Use OpenAI in your JavaScript project the easy way with Ragged
Introduction
Welcome to this simple tutorial on how to use OpenAI’s API in JavaScript. In this tutorial, we will be taking the help of Ragged, which is a library that makes working with OpenAI very easy and uncomplicated.
In this tutorial, we’ll walk you through the steps to set up Ragged and create a basic application. By the end of this article, you’ll have a solid understanding of how to interact with OpenAI’s models using JavaScript.
What is Ragged?
Ragged is a universal LLM client for JavaScript and TypeScript. It offers an easy-to-understand API to access various language models, including those from OpenAI. With Ragged, you can seamlessly integrate LLM capabilities into your frontend as well as backend projects.
Prerequisites
Before we begin, ensure you have the following installed on your machine:
- Node.js is installed on your machine
- You have an OpenAI API key
Setting Up Ragged
First, let’s create a new JavaScript project. Open your terminal and run the following commands:
mkdir openai-ragged-tutorial
cd openai-ragged-tutorial
npm init -y
npm pkg set type="module"
Next, install Ragged:
npm install ragged
Writing a simple chat application
Now, let’s write our application using Ragged. Create a new file named index.js
and add the following code:
import { Chat } from "ragged/chat";
// Create a new Chat instance with the OpenAI provider
const c = Chat.with('openai', { apiKey: process.env.OPENAI_API_KEY });
// Async function to handle the chat interaction
async function main() {
// Chat with the model
await c.chat('What is the meaning of life?');
console.log(c.history.at(-1)?.text); // Output: "The meaning of life is to be happy."

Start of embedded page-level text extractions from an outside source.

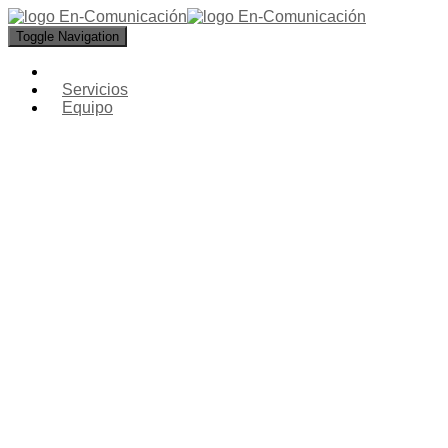
Toggle Navigation
Servicios
Equipo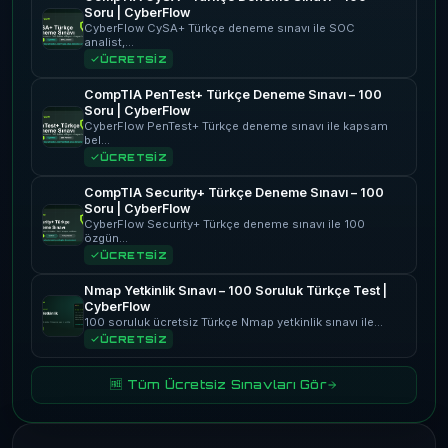
Soru | CyberFlow
CyberFlow CySA+ Türkçe deneme sınavı ile SOC
analist,…
ÜCRETSİZ
CompTIA PenTest+ Türkçe Deneme Sınavı – 100
Soru | CyberFlow
CyberFlow PenTest+ Türkçe deneme sınavı ile kapsam
bel…
ÜCRETSİZ
CompTIA Security+ Türkçe Deneme Sınavı – 100
Soru | CyberFlow
CyberFlow Security+ Türkçe deneme sınavı ile 100
özgün…
ÜCRETSİZ
Nmap Yetkinlik Sınavı – 100 Soruluk Türkçe Test |
CyberFlow
100 soruluk ücretsiz Türkçe Nmap yetkinlik sınavı ile…
ÜCRETSİZ
🆓 Tüm Ücretsiz Sınavları Gör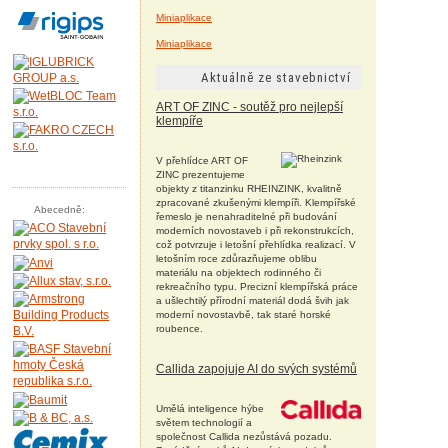
Miniaplikace
Miniaplikace
Aktuálně ze stavebnictví
ART OF ZINC - soutěž pro nejlepší
klempíře
V přehlídce ART OF
ZINC prezentujeme
objekty z titanzinku RHEINZINK, kvalitně
zpracované zkušenými klempíři. Klempířské
Abecedně:
řemeslo je nenahraditelné při budování
moderních novostaveb i při rekonstrukcích,
což potvrzuje i letošní přehlídka realizací. V
letošním roce zdůrazňujeme oblibu
materiálu na objektech rodinného či
rekreačního typu. Precizní klempířská práce
a ušlechtilý přírodní materiál dodá švih jak
moderní novostavbě, tak staré horské
roubence.
Callida zapojuje AI do svých systémů
Umělá inteligence hýbe
světem technologií a
společnost Callida nezůstává pozadu.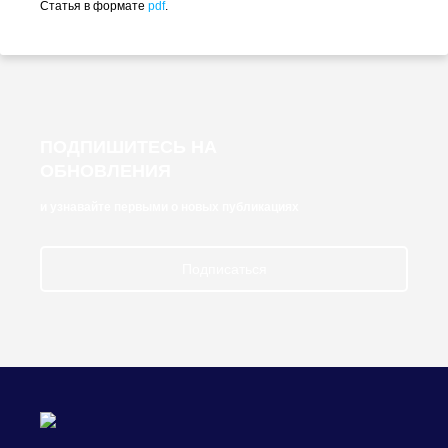
Статья в формате
pdf
.
ПОДПИШИТЕСЬ НА
ОБНОВЛЕНИЯ
и узнавайте первыми о новых публикациях
Подписаться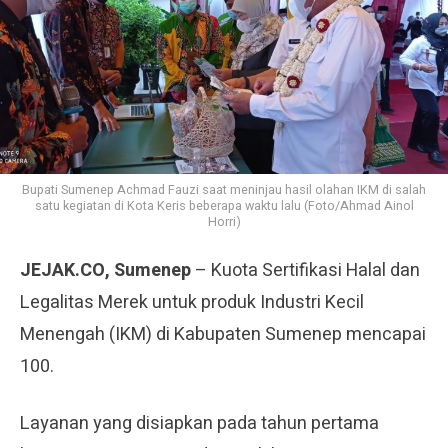
Bupati Sumenep Achmad Fauzi saat meninjau hasil olahan IKM di salah
satu kegiatan di Kota Keris beberapa waktu lalu (Foto/Ahmad Ainol
Horri)
JEJAK.CO, Sumenep
– Kuota Sertifikasi Halal dan
Legalitas Merek untuk produk Industri Kecil
Menengah (IKM) di Kabupaten Sumenep mencapai
100.
Layanan yang disiapkan pada tahun pertama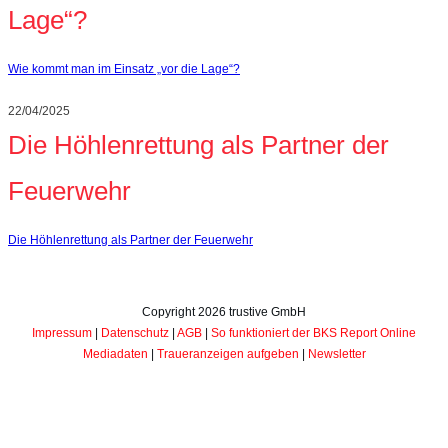
Lage“?
Wie kommt man im Einsatz „vor die Lage“?
22/04/2025
Die Höhlenrettung als Partner der
Feuerwehr
Die Höhlenrettung als Partner der Feuerwehr
Copyright
2026
trustive GmbH
Impressum
|
Datenschutz
|
AGB
|
So funktioniert der BKS Report Online
Mediadaten
|
Traueranzeigen aufgeben
|
Newsletter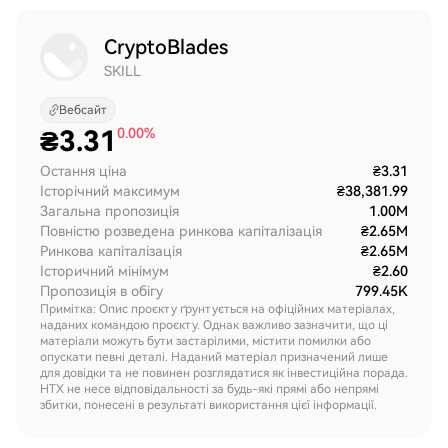
CryptoBlades
SKILL
Вебсайт
₴
3.31
0.00%
Остання ціна
₴3.31
Історічний максимум
₴38,381.99
Загальна пропозиція
1.00M
Повністю розведена ринкова капіталізація
₴2.65M
Ринкова капіталізація
₴2.65M
Історичний мінімум
₴2.60
Пропозиція в обігу
799.45K
Примітка: Опис проєкту ґрунтується на офіційних матеріалах,
наданих командою проєкту. Однак важливо зазначити, що ці
матеріали можуть бути застарілими, містити помилки або
опускати певні деталі. Наданий матеріал призначений лише
для довідки та не повинен розглядатися як інвестиційна порада.
HTX не несе відповідальності за будь-які прямі або непрямі
збитки, понесені в результаті використання цієї інформації.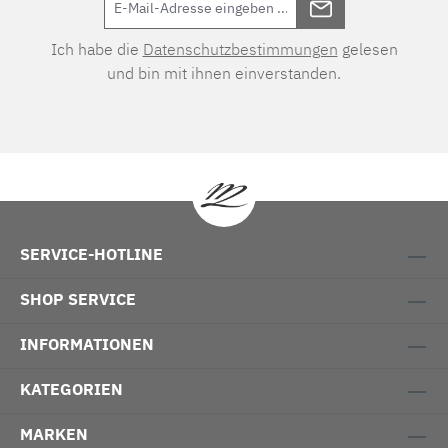
Ich habe die
Datenschutzbestimmungen
gelesen
und bin mit ihnen einverstanden.
SERVICE-HOTLINE
SHOP SERVICE
INFORMATIONEN
KATEGORIEN
MARKEN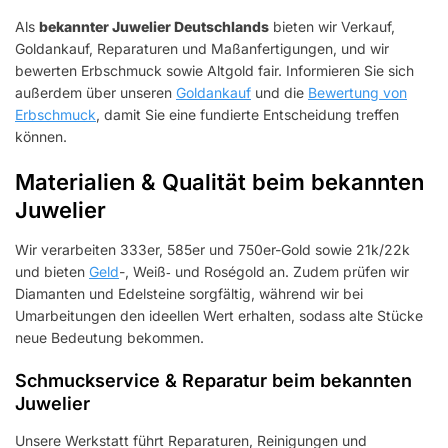
Als
bekannter Juwelier Deutschlands
bieten wir Verkauf,
Goldankauf, Reparaturen und Maßanfertigungen, und wir
bewerten Erbschmuck sowie Altgold fair. Informieren Sie sich
außerdem über unseren
Goldankauf
und die
Bewertung von
Erbschmuck
, damit Sie eine fundierte Entscheidung treffen
können.
Materialien & Qualität beim bekannten
Juwelier
Wir verarbeiten 333er, 585er und 750er-Gold sowie 21k/22k
und bieten
Geld
-, Weiß‑ und Roségold an. Zudem prüfen wir
Diamanten und Edelsteine sorgfältig, während wir bei
Umarbeitungen den ideellen Wert erhalten, sodass alte Stücke
neue Bedeutung bekommen.
Schmuckservice & Reparatur beim bekannten
Juwelier
Unsere Werkstatt führt Reparaturen, Reinigungen und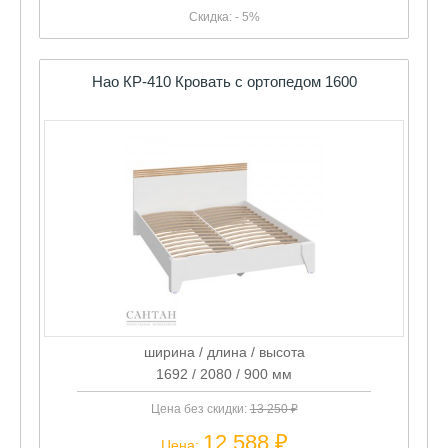
Скидка: - 5%
Нао КР-410 Кровать с ортопедом 1600
ширина / длина / высота
1692 / 2080 / 900 мм
Цена без скидки:
13 250 ₽
12 588 ₽
Цена: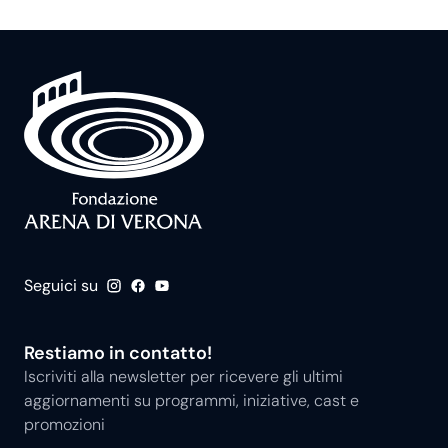
Seguici su
Restiamo in contatto!
Iscriviti alla newsletter per ricevere gli ultimi
aggiornamenti su programmi, iniziative, cast e
promozioni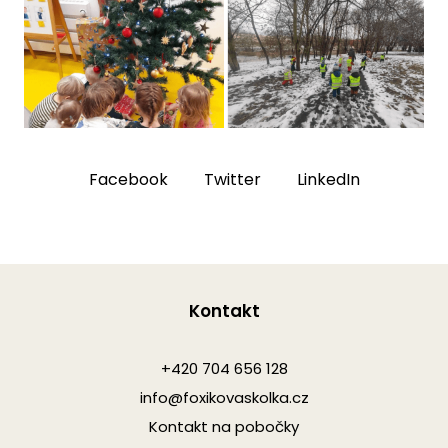
Facebook
Twitter
LinkedIn
Kontakt
+420 704 656 128
info@foxikovaskolka.cz
Kontakt na pobočky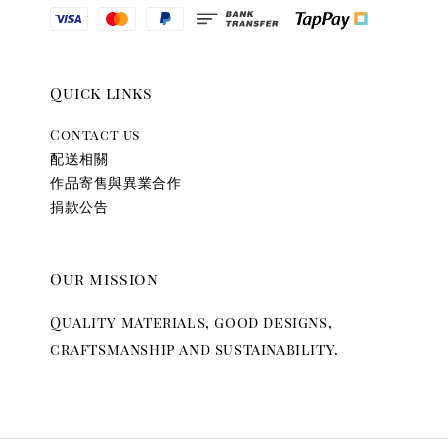
Quick links
Contact us
配送相關
作品寄售與異業合作
捐款公告
Our mission
Quality materials, good designs,
craftsmanship and sustainability.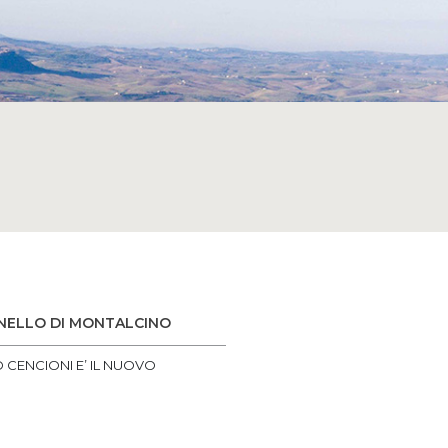
UNELLO DI MONTALCINO
IO CENCIONI E’ IL NUOVO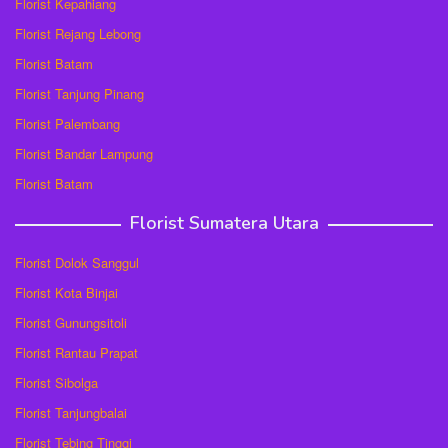
Florist Kepahiang
Florist Rejang Lebong
Florist Batam
Florist Tanjung Pinang
Florist Palembang
Florist Bandar Lampung
Florist Batam
Florist Sumatera Utara
Florist Dolok Sanggul
Florist Kota Binjai
Florist Gunungsitoli
Florist Rantau Prapat
Florist Sibolga
Florist Tanjungbalai
Florist Tebing Tinggi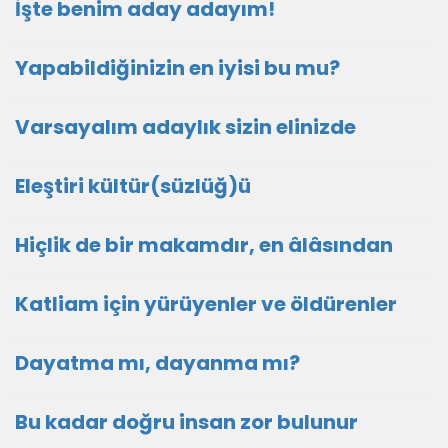
İşte benim aday adayım!
Yapabildiğinizin en iyisi bu mu?
Varsayalım adaylık sizin elinizde
Eleştiri kültür(süzlüğ)ü
Hiçlik de bir makamdır, en âlâsından
Katliam için yürüyenler ve öldürenler
Dayatma mı, dayanma mı?
Bu kadar doğru insan zor bulunur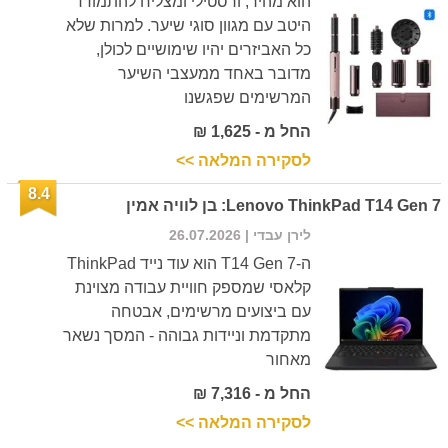
הוא מהיר, ורסטילי ומצליח להתמודד
היטב עם מגוון סוגי שיער. למרות שלא
כל האביזרים יהיו שימושיים לכולן,
מדובר באחד ממעצבי השיער
המרשימים שפגשנו
החל מ - 1,625 ₪
לסקירה המלאה >>
8.4
Lenovo ThinkPad T14 Gen 7: בן לוויה אמין
לירן עבדי
| 26.07.2026
ה-T14 Gen 7 הוא עוד נייד ThinkPad
קלאסי שמספק חוויית עבודה מצוינת
עם ביצועים מרשימים, אבטחה
מתקדמת וניידות גבוהה - המסך נשאר
מאחור
החל מ - 7,316 ₪
לסקירה המלאה >>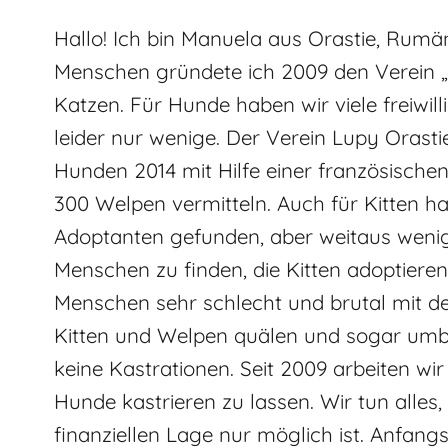
Hallo! Ich bin Manuela aus Orastie, Rumän
Menschen gründete ich 2009 den Verein „
Katzen. Für Hunde haben wir viele freiwill
leider nur wenige. Der Verein Lupy Orast
Hunden 2014 mit Hilfe einer französischen
300 Welpen vermitteln. Auch für Kitten ha
Adoptanten gefunden, aber weitaus wenige
Menschen zu finden, die Kitten adoptiere
Menschen sehr schlecht und brutal mit den
Kitten und Welpen quälen und sogar umb
keine Kastrationen. Seit 2009 arbeiten wi
Hunde kastrieren zu lassen. Wir tun alles
finanziellen Lage nur möglich ist. Anfang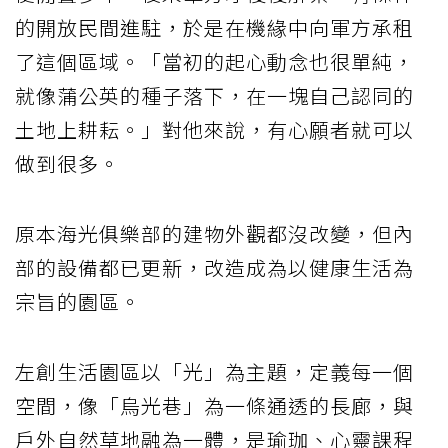
的開放民間進駐，於是在機緣中向軍方承租
了這個區域。「當初的起心動念也很單純，
就像蒲公英的種子落下，在一塊自己認同的
土地上耕耘。」對他來說，有心願者就可以
做到很多。
原本海光俱樂部的建物外觀都沒改變，但內
部的設備都已更新，改造成為以健康生活為
宗旨的園區。
左創生活園區以「光」為主題，定義每一個
空間，像「烏光巷」為一條通透的長廊，與
戶外自然草地融為一體，是瑜珈、心靈課程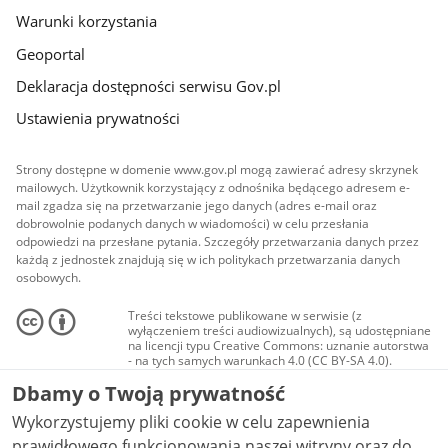
Warunki korzystania
Geoportal
Deklaracja dostępności serwisu Gov.pl
Ustawienia prywatności
Strony dostępne w domenie www.gov.pl mogą zawierać adresy skrzynek
mailowych. Użytkownik korzystający z odnośnika będącego adresem e-
mail zgadza się na przetwarzanie jego danych (adres e-mail oraz
dobrowolnie podanych danych w wiadomości) w celu przesłania
odpowiedzi na przesłane pytania. Szczegóły przetwarzania danych przez
każdą z jednostek znajdują się w ich politykach przetwarzania danych
osobowych.
Treści tekstowe publikowane w serwisie (z
wyłączeniem treści audiowizualnych), są udostępniane
na licencji typu Creative Commons: uznanie autorstwa
- na tych samych warunkach 4.0 (CC BY-SA 4.0).
Materiały audiowizualne, w tym zdjęcia, materiały
Dbamy o Twoją prywatność
audio i wideo, są udostępniane na licencji typu
Creative Commons: uznanie autorstwa użycie
Wykorzystujemy pliki cookie w celu zapewnienia
niekomercyjne - bez utworów zależnych 4.0 (CC BY-
NC-ND 4.0), o ile nie jest to stwierdzone inaczej.
prawidłowego funkcjonowania naszej witryny oraz do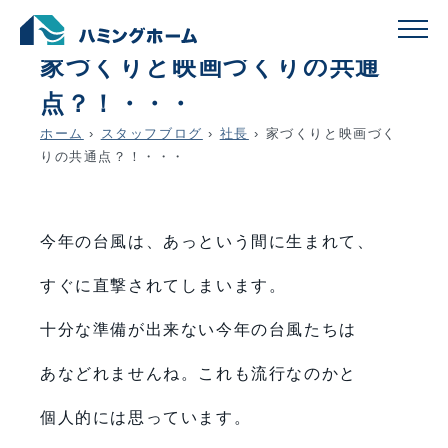
schedule
account_circle
2025.09.04
社長
家づくりと映画づくりの共通
点？！・・・
ホーム
›
スタッフブログ
›
社長
›
家づくりと映画づく
りの共通点？！・・・
今年の台風は、あっという間に生まれて、
すぐに直撃されてしまいます。
十分な準備が出来ない今年の台風たちは
あなどれませんね。これも流行なのかと
個人的には思っています。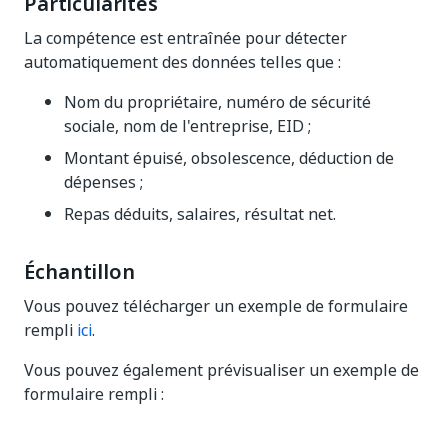
Particularités
La compétence est entraînée pour détecter
automatiquement des données telles que :
Nom du propriétaire, numéro de sécurité
sociale, nom de l'entreprise, EID ;
Montant épuisé, obsolescence, déduction de
dépenses ;
Repas déduits, salaires, résultat net.
Échantillon
Vous pouvez télécharger un exemple de formulaire
rempli
ici
.
Vous pouvez également prévisualiser un exemple de
formulaire rempli :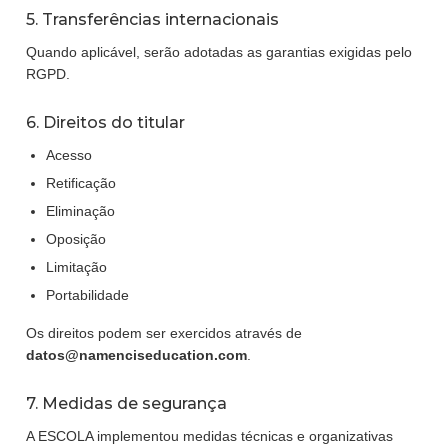
5. Transferências internacionais
Quando aplicável, serão adotadas as garantias exigidas pelo
RGPD.
6. Direitos do titular
Acesso
Retificação
Eliminação
Oposição
Limitação
Portabilidade
Os direitos podem ser exercidos através de
datos@namenciseducation.com
.
7. Medidas de segurança
A ESCOLA implementou medidas técnicas e organizativas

await c.chat('Repeat what you just said, but in hindi.');
console.log(c.history.at(-1)?.text); // Output: "जीवन का अर्थ खुश रहना है।"
}
// Run the main function
main();
In this code:
- We import the
Chat
class from Ragged. - We create a new instance of
Chat
with the OpenAI provider. - We define an asynchronous
main
function to handle the chat interaction. - We chat with the OpenAI model and translate its response to Hindi.
Next, you need to run this application using your OpenAI API key as an environment variable.
OPENAI_API_KEY=your_api_key node index.js
Make sure you replaced your_api_key
with the actual key from OpenAI.
You should see a response from the OpenAI model printed in your terminal.
401 Problems?
If you got a “non-200 response” or an indicator that the “Status was 401”, this means you may have provided the incorrect API key. Check that the OPENAI_API_KEY
variable was set correctly and try again.
Exploring More Features
Ragged offers more than just basic chat capabilities. You can access and manipulate the message history, use tools, and create autonomous agents. To learn more, you can read Ragged’s documentation.
Conclusion
In this tutorial, we covered the basics of setting up Ragged and creating a simple application using OpenAI’s API. Ragged makes it easy to integrate LLM capabilities into your JavaScript projects with minimal setup and effort.
Feel free to explore the Ragged documentation for more advanced features and use cases. Happy coding!